If you are running an application that requires better coverage than the coverage provided by a single chip, you can:
run multiple chips with the same sample and library
combine aligned reads from multiple sequencing reports
The combined aligned reads can be treated the same way as results from a single run. For example, it can be exported or used as an input for a plugin.
In the Data tab, click Projects to see the list of projects.
Select a project in the list to view the result sets in the project.
Select the result set or sets that you want to combine into a single run result set.
Click Combine Selected > Combine Alignments.
In the Combine Selected dialog box, enter a new report name.
Make appropriate selections:
Option
Description
Mark as duplicate
Select this to identify duplicate reads and mark them in the BAM file.
For some applications, duplicate reads coming from PCR cause problems in downstream
analysis. The presence of duplicate reads can create the appearance
of multiple independent reads supporting a specific interpretation,
when some reads are in fact duplicates of each other with no
additional evidence for the interpretation.

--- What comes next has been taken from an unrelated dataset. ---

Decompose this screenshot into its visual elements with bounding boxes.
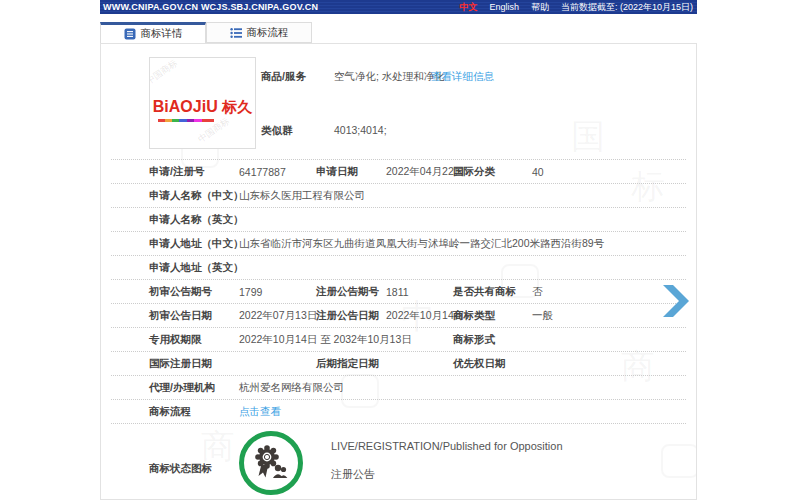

Note: Marking duplicate reads is not appropriate for Ion AmpliSeq™ data, because many independent reads are expected to share 5' alignment position and 3' adapter flow as each other. Marking duplicates on an Ion AmpliSeq™ run risks inappropriately flagging many reads that are in fact independent of one another.
Overwrite sample name
Select this to identify duplicate names in your combined samples so that you can rename them.
Click Launch.
(Optional) Click Report to open the summary of the report, or Log to open the log for the report.
The combined report is added to the project from which the combine action was run.